* [About this task]:
All entries below need to be written out exactly, but without their pictures.

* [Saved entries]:
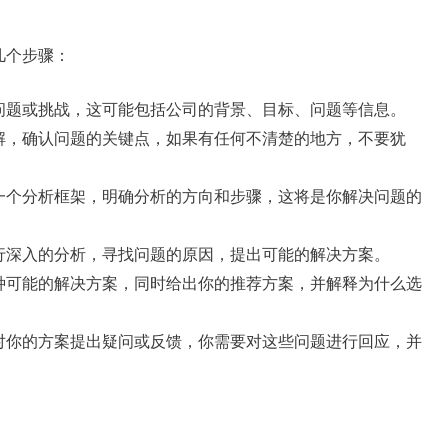
几个步骤：
问题或挑战，这可能包括公司的背景、目标、问题等信息。
解，确认问题的关键点，如果有任何不清楚的地方，不要犹
一个分析框架，明确分析的方向和步骤，这将是你解决问题的
行深入的分析，寻找问题的原因，提出可能的解决方案。
种可能的解决方案，同时给出你的推荐方案，并解释为什么选
对你的方案提出疑问或反馈，你需要对这些问题进行回应，并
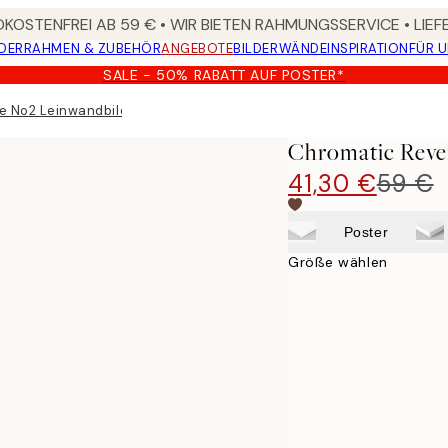
KOSTENFREI AB 59 € • WIR BIETEN RAHMUNGSSERVICE • LIE
DER
RAHMEN & ZUBEHÖR
ANGEBOTE
BILDERWÄNDE
INSPIRATION
FÜR 
SALE - 50% RABATT AUF POSTER*
e No2 Leinwandbild
Chromatic Reve
41,30 €
59 €
Poster
Größe wählen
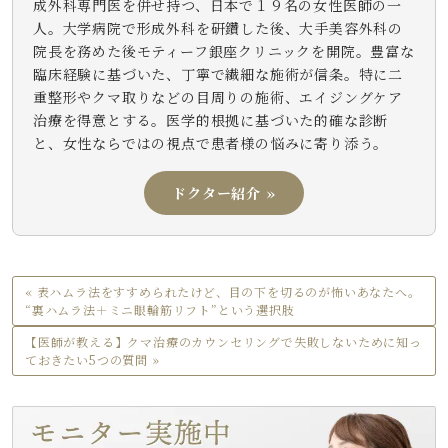
成外科専門医を併せ持つ、日本で１９名の女性医師の一
人。大学病院で形成外科を研鑽した後、大手美容外科の
院長を務めた後モティーフ銀座クリニックを開院。豊富な
臨床経験に基づいた、丁寧で繊細な施術が信条。特に二
重整形やクマ取りなどの目周りの施術、エイジングケア
治療を得意とする。医学的根拠に基づいた的確な診断
と、女性ならではの視点で患者様の悩みに寄り添う。
ドクター紹介 »
« 表ハムラ法をすすめられたけど、目の下を切るのが怖いあなたへ。
“裏ハムラ法＋ミニ眼輪筋リフト”という選択肢
【医師が教える】クマ治療のカウンセリングで失敗しないために知っ
ておきたい5つの質問 »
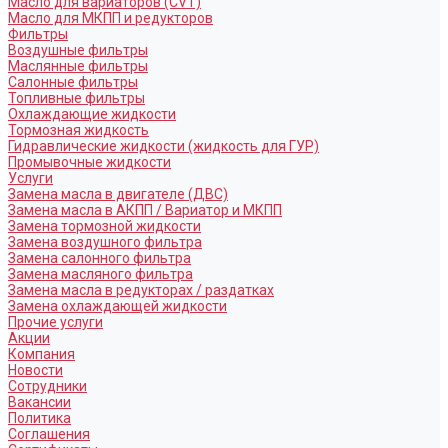
Масло для вариаторов (CVT)
Масло для МКПП и редукторов
Фильтры
Воздушные фильтры
Маслянные фильтры
Салонные фильтры
Топливные фильтры
Охлаждающие жидкости
Тормозная жидкость
Гидравлические жидкости (жидкость для ГУР)
Промывочные жидкости
Услуги
Замена масла в двигателе (ДВС)
Замена масла в АКПП / Вариатор и МКПП
Замена тормозной жидкости
Замена воздушного фильтра
Замена салонного фильтра
Замена масляного фильтра
Замена масла в редукторах / раздатках
Замена охлаждающей жидкости
Прочие услуги
Акции
Компания
Новости
Сотрудники
Вакансии
Политика
Соглашения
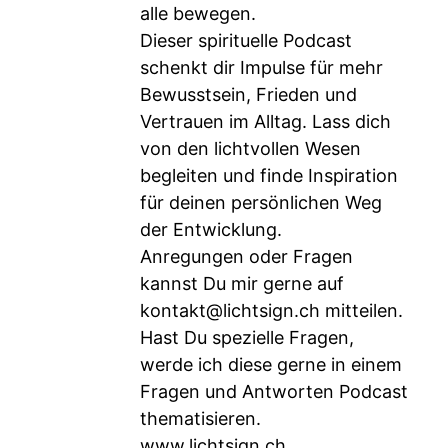
alle bewegen.
Dieser spirituelle Podcast
schenkt dir Impulse für mehr
Bewusstsein, Frieden und
Vertrauen im Alltag. Lass dich
von den lichtvollen Wesen
begleiten und finde Inspiration
für deinen persönlichen Weg
der Entwicklung.
Anregungen oder Fragen
kannst Du mir gerne auf
kontakt@lichtsign.ch
mitteilen.
Hast Du spezielle Fragen,
werde ich diese gerne in einem
Fragen und Antworten Podcast
thematisieren.
www.lichtsign.ch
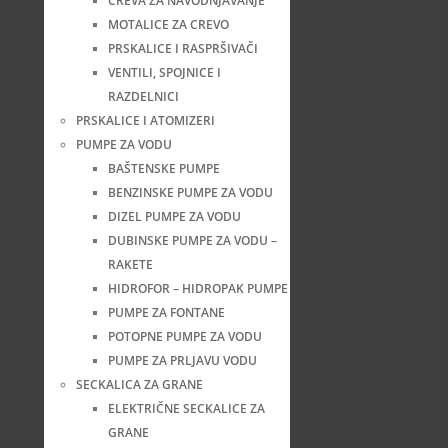
CREVA ZA NAVODNJAVANJE
MOTALICE ZA CREVO
PRSKALICE I RASPRŠIVAČI
VENTILI, SPOJNICE I
RAZDELNICI
PRSKALICE I ATOMIZERI
PUMPE ZA VODU
BAŠTENSKE PUMPE
BENZINSKE PUMPE ZA VODU
DIZEL PUMPE ZA VODU
DUBINSKE PUMPE ZA VODU –
RAKETE
HIDROFOR – HIDROPAK PUMPE
PUMPE ZA FONTANE
POTOPNE PUMPE ZA VODU
PUMPE ZA PRLJAVU VODU
SECKALICA ZA GRANE
ELEKTRIČNE SECKALICE ZA
GRANE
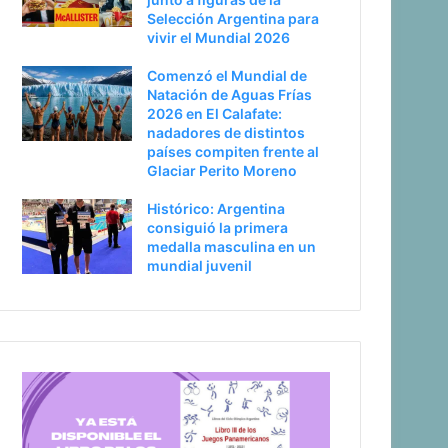
Selección Argentina para
vivir el Mundial 2026
Comenzó el Mundial de
Natación de Aguas Frías
2026 en El Calafate:
nadadores de distintos
países compiten frente al
Glaciar Perito Moreno
Histórico: Argentina
consiguió la primera
medalla masculina en un
mundial juvenil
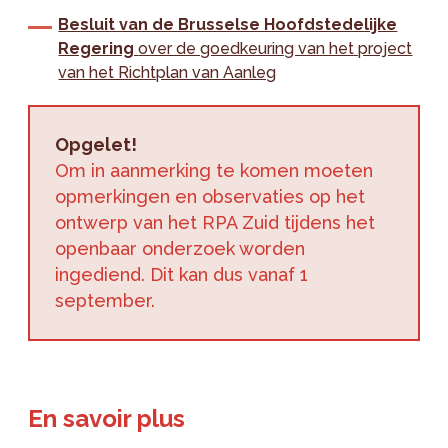
Besluit van de Brusselse Hoofdstedelijke
Regering
over de goedkeuring van het project
van het Richtplan van Aanleg
Opgelet!
Om in aanmerking te komen moeten
opmerkingen en observaties op het
ontwerp van het RPA Zuid tijdens het
openbaar onderzoek worden
ingediend. Dit kan dus vanaf 1
september.
En savoir plus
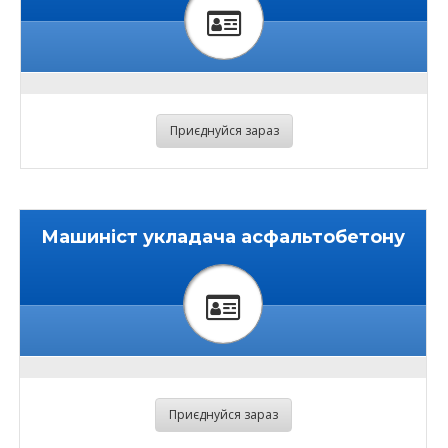
Приєднуйся зараз
Машиніст укладача асфальтобетону
Приєднуйся зараз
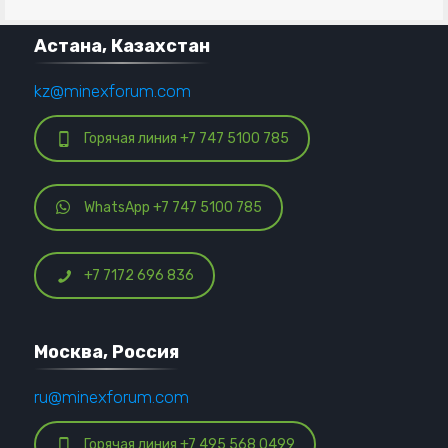
Астана, Казахстан
kz@minexforum.com
Горячая линия +7 747 5100 785
WhatsApp +7 747 5100 785
+7 7172 696 836
Москва, Россия
ru@minexforum.com
Горячая линия +7 495 568 0499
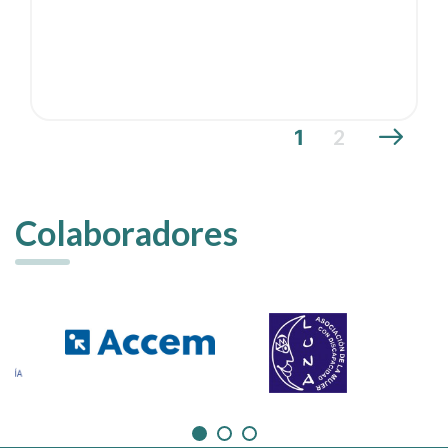
2
1
Colaboradores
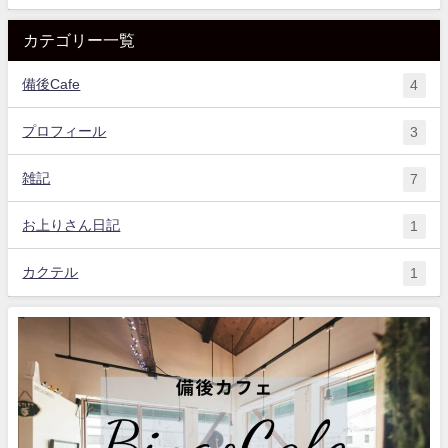
カテゴリー一覧
備後Cafe
4
プロフィール
3
雑記
7
お上りさん日記
1
カクテル
1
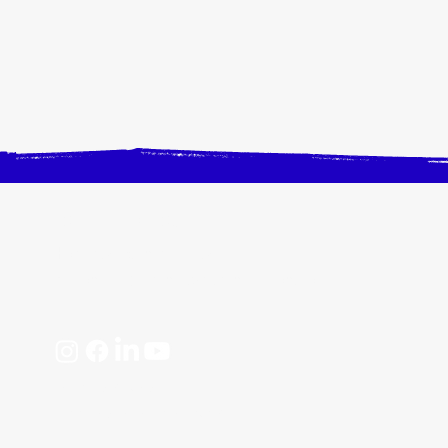
CONTACTEZ-NOUS
Horaires, plan d'accès
📩 contact@crangevrieranimation.com
Mentions légales
Politiques de confidentialité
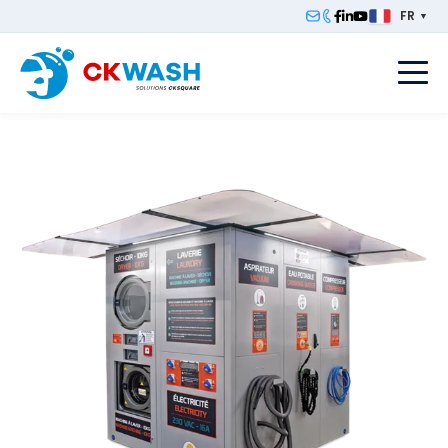
FR
▼
F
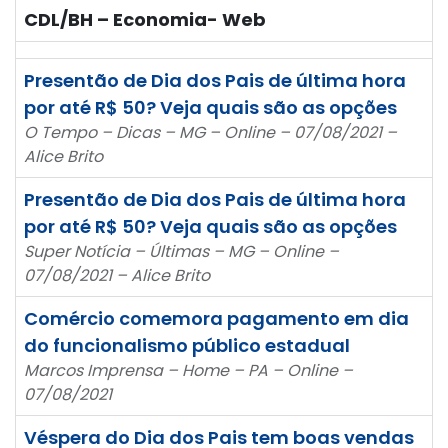
CDL/BH – Economia- Web
Presentão de Dia dos Pais de última hora
por até R$ 50? Veja quais são as opções
O Tempo – Dicas – MG – Online – 07/08/2021 –
Alice Brito
Presentão de Dia dos Pais de última hora
por até R$ 50? Veja quais são as opções
Super Notícia – Últimas – MG – Online –
07/08/2021 – Alice Brito
Comércio comemora pagamento em dia
do funcionalismo público estadual
Marcos Imprensa – Home – PA – Online –
07/08/2021
Véspera do Dia dos Pais tem boas vendas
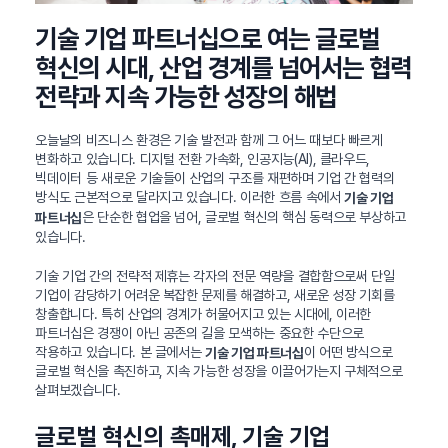
기술 기업 파트너십으로 여는 글로벌
혁신의 시대, 산업 경계를 넘어서는 협력
전략과 지속 가능한 성장의 해법
오늘날의 비즈니스 환경은 기술 발전과 함께 그 어느 때보다 빠르게
변화하고 있습니다. 디지털 전환 가속화, 인공지능(AI), 클라우드,
빅데이터 등 새로운 기술들이 산업의 구조를 재편하며 기업 간 협력의
방식도 근본적으로 달라지고 있습니다. 이러한 흐름 속에서
기술 기업
은 단순한 협업을 넘어, 글로벌 혁신의 핵심 동력으로 부상하고
파트너십
있습니다.
기술 기업 간의 전략적 제휴는 각자의 전문 역량을 결합함으로써 단일
기업이 감당하기 어려운 복잡한 문제를 해결하고, 새로운 성장 기회를
창출합니다. 특히 산업의 경계가 허물어지고 있는 시대에, 이러한
파트너십은 경쟁이 아닌 공존의 길을 모색하는 중요한 수단으로
작용하고 있습니다. 본 글에서는
이 어떤 방식으로
기술 기업 파트너십
글로벌 혁신을 촉진하고, 지속 가능한 성장을 이끌어가는지 구체적으로
살펴보겠습니다.
글로벌 혁신의 촉매제, 기술 기업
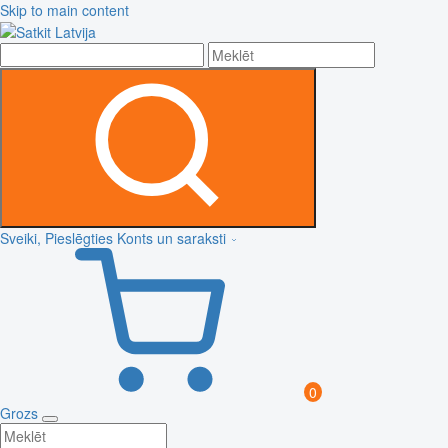
Skip to main content
Sveiki, Pieslēgties
Konts un saraksti
0
Grozs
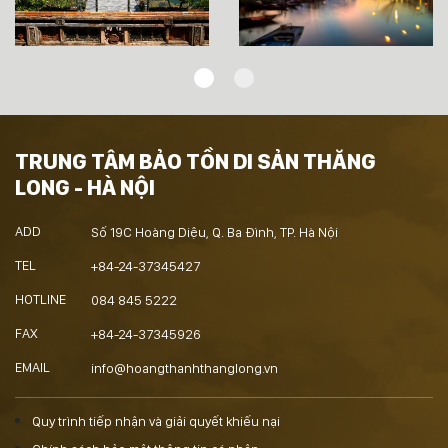
TRUNG TÂM BẢO TỒN DI SẢN THĂNG
LONG - HÀ NỘI
ADD
Số 19C Hoàng Diệu, Q. Ba Đình, TP. Hà Nội
TEL
+84-24-37345427
HOTLINE
084 845 5222
FAX
+84-24-37345926
EMAIL
info@hoangthanhthanglong.vn
Quy trình tiếp nhận và giải quyết khiếu nại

* [Response to this task]:
几个步骤：
问题或挑战，这可能包括公司的背景、目标、问题等信息。
解，确认问题的关键点，如果有任何不清楚的地方，不要犹
一个分析框架，明确分析的方向和步骤，这将是你解决问题的
行深入的分析，寻找问题的原因，提出可能的解决方案。
种可能的解决方案，同时给出你的推荐方案，并解释为什么选
对你的方案提出疑问或反馈，你需要对这些问题进行回应，并
KOSTENFREI AB 59 € • WIR BIETEN RAHMUNGSSERVICE • LIE
DER
RAHMEN & ZUBEHÖR
ANGEBOTE
BILDERWÄNDE
INSPIRATION
FÜR 
SALE - 50% RABATT AUF POSTER*
e No2 Leinwandbild
Chromatic Reve
41,30 €
59 €
Poster
Größe wählen
成外科専門医を併せ持つ、日本で１９名の女性医師の一
人。大学病院で形成外科を研鑽した後、大手美容外科の
院長を務めた後モティーフ銀座クリニックを開院。豊富な
臨床経験に基づいた、丁寧で繊細な施術が信条。特に二
重整形やクマ取りなどの目周りの施術、エイジングケア
治療を得意とする。医学的根拠に基づいた的確な診断
と、女性ならではの視点で患者様の悩みに寄り添う。
ドクター紹介 »
« 表ハムラ法をすすめられたけど、目の下を切るのが怖いあなたへ。
“裏ハムラ法＋ミニ眼輪筋リフト”という選択肢
【医師が教える】クマ治療のカウンセリングで失敗しないために知っ
ておきたい5つの質問 »
Масло для вариаторов (CVT)
Масло для МКПП и редукторов
Фильтры
Воздушные фильтры
Маслянные фильтры
Салонные фильтры
Топливные фильтры
Охлаждающие жидкости
Тормозная жидкость
Гидравлические жидкости (жидкость для ГУР)
Промывочные жидкости
Услуги
Замена масла в двигателе (ДВС)
Замена масла в АКПП / Вариатор и МКПП
Замена тормозной жидкости
Замена воздушного фильтра
Замена салонного фильтра
Замена масляного фильтра
Замена масла в редукторах / раздатках
Замена охлаждающей жидкости
Прочие услуги
Акции
Компания
Новости
Сотрудники
Вакансии
Политика
Соглашения
alle bewegen.
Dieser spirituelle Podcast
schenkt dir Impulse für mehr
Bewusstsein, Frieden und
Vertrauen im Alltag. Lass dich
von den lichtvollen Wesen
begleiten und finde Inspiration
für deinen persönlichen Weg
der Entwicklung.
Anregungen oder Fragen
kannst Du mir gerne auf
kontakt@lichtsign.ch
mitteilen.
Hast Du spezielle Fragen,
werde ich diese gerne in einem
Fragen und Antworten Podcast
thematisieren.
www.lichtsign.ch
CREVA ZA NAVODNJAVANJE
MOTALICE ZA CREVO
PRSKALICE I RASPRŠIVAČI
VENTILI, SPOJNICE I
RAZDELNICI
PRSKALICE I ATOMIZERI
PUMPE ZA VODU
BAŠTENSKE PUMPE
BENZINSKE PUMPE ZA VODU
DIZEL PUMPE ZA VODU
DUBINSKE PUMPE ZA VODU –
RAKETE
HIDROFOR – HIDROPAK PUMPE
PUMPE ZA FONTANE
POTOPNE PUMPE ZA VODU
PUMPE ZA PRLJAVU VODU
SECKALICA ZA GRANE
ELEKTRIČNE SECKALICE ZA
GRANE
Selección Argentina para
vivir el Mundial 2026
Comenzó el Mundial de
Natación de Aguas Frías
2026 en El Calafate:
nadadores de distintos
países compiten frente al
Glaciar Perito Moreno
Histórico: Argentina
consiguió la primera
medalla masculina en un
mundial juvenil
Besluit van de Brusselse Hoofdstedelijke
Regering
over de goedkeuring van het project
van het Richtplan van Aanleg
Opgelet!
Om in aanmerking te komen moeten
opmerkingen en observaties op het
ontwerp van het RPA Zuid tijdens het
openbaar onderzoek worden
ingediend. Dit kan dus vanaf 1
september.
En savoir plus
Приєднуйся зараз
Машиніст укладача асфальтобетону
Приєднуйся зараз
Астана, Казахстан
kz@minexforum.com
Горячая линия +7 747 5100 785
WhatsApp +7 747 5100 785
+7 7172 696 836
Москва, Россия
ru@minexforum.com
Горячая линия +7 495 568 0499
2
1
Colaboradores
カテゴリー一覧
備後Cafe
4
プロフィール
3
雑記
7
お上りさん日記
1
カクテル
1
CONTACTEZ-NOUS
Horaires, plan d'accès
📩 contact@crangevrieranimation.com
Mentions légales
Politiques de confidentialité
FR
▼
F
CDL/BH – Economia- Web
Presentão de Dia dos Pais de última hora
por até R$ 50? Veja quais são as opções
O Tempo – Dicas – MG – Online – 07/08/2021 –
Alice Brito
Presentão de Dia dos Pais de última hora
por até R$ 50? Veja quais são as opções
Super Notícia – Últimas – MG – Online –
07/08/2021 – Alice Brito
Comércio comemora pagamento em dia
do funcionalismo público estadual
Marcos Imprensa – Home – PA – Online –
07/08/2021
Véspera do Dia dos Pais tem boas vendas
기술 기업 파트너십으로 여는 글로벌
혁신의 시대, 산업 경계를 넘어서는 협력
전략과 지속 가능한 성장의 해법
오늘날의 비즈니스 환경은 기술 발전과 함께 그 어느 때보다 빠르게
변화하고 있습니다. 디지털 전환 가속화, 인공지능(AI), 클라우드,
빅데이터 등 새로운 기술들이 산업의 구조를 재편하며 기업 간 협력의
방식도 근본적으로 달라지고 있습니다. 이러한 흐름 속에서
기술 기업
은 단순한 협업을 넘어, 글로벌 혁신의 핵심 동력으로 부상하고
파트너십
있습니다.
기술 기업 간의 전략적 제휴는 각자의 전문 역량을 결합함으로써 단일
기업이 감당하기 어려운 복잡한 문제를 해결하고, 새로운 성장 기회를
창출합니다. 특히 산업의 경계가 허물어지고 있는 시대에, 이러한
파트너십은 경쟁이 아닌 공존의 길을 모색하는 중요한 수단으로
작용하고 있습니다. 본 글에서는
이 어떤 방식으로
기술 기업 파트너십
글로벌 혁신을 촉진하고, 지속 가능한 성장을 이끌어가는지 구체적으로
살펴보겠습니다.
글로벌 혁신의 촉매제, 기술 기업
Skip to main content
Sveiki, Pieslēgties
Konts un saraksti
0
Grozs
TRUNG TÂM BẢO TỒN DI SẢN THĂNG
LONG - HÀ NỘI
ADD
Số 19C Hoàng Diệu, Q. Ba Đình, TP. Hà Nội
TEL
+84-24-37345427
HOTLINE
084 845 5222
FAX
+84-24-37345926
EMAIL
info@hoangthanhthanglong.vn
Quy trình tiếp nhận và giải quyết khiếu nại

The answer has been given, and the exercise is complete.